ENTRIES SUPPLIED:
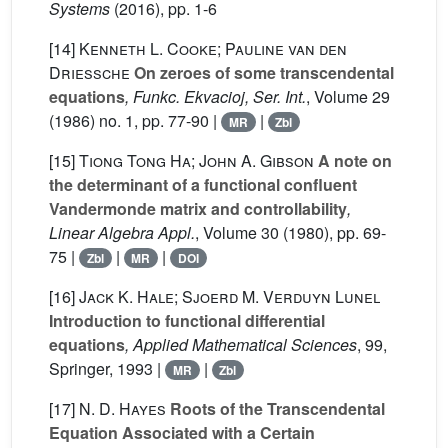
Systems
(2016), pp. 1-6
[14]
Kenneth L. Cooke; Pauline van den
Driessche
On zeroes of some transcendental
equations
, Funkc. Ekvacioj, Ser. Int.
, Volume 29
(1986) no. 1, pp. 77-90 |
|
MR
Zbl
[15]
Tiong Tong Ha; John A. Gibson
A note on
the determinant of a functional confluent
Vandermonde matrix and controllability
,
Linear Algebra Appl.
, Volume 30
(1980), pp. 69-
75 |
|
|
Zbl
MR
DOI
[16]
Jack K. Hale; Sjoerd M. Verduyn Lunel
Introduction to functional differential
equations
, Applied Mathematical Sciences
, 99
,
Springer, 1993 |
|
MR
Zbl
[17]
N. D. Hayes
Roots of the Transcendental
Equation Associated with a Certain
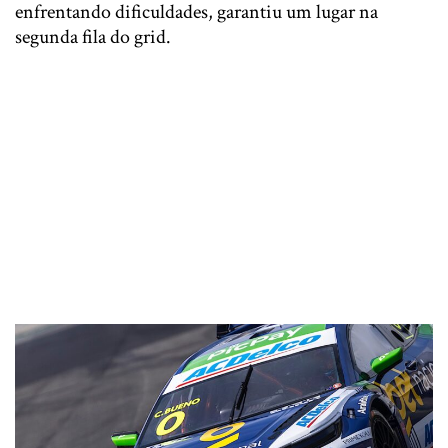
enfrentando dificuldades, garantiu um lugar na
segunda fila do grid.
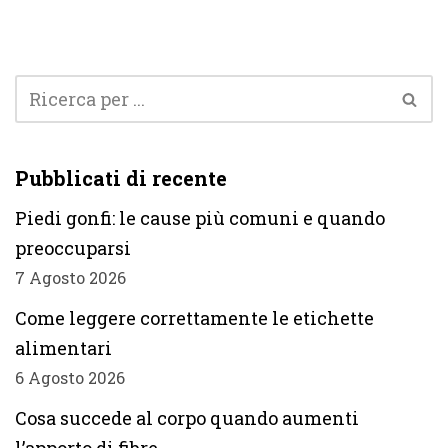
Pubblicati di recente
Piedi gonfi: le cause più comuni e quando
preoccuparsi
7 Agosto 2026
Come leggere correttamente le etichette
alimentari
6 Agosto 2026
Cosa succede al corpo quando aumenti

...

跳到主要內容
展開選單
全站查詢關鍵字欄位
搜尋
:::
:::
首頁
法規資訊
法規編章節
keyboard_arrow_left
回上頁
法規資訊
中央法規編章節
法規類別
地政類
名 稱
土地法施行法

TASK TO COMPLETE:
Only the lines above that include the word "quando" belong in the answer; copy each one.

ANSWER FOR THE TASK:
Piedi gonfi: le cause più comuni e quando
Cosa succede al corpo quando aumenti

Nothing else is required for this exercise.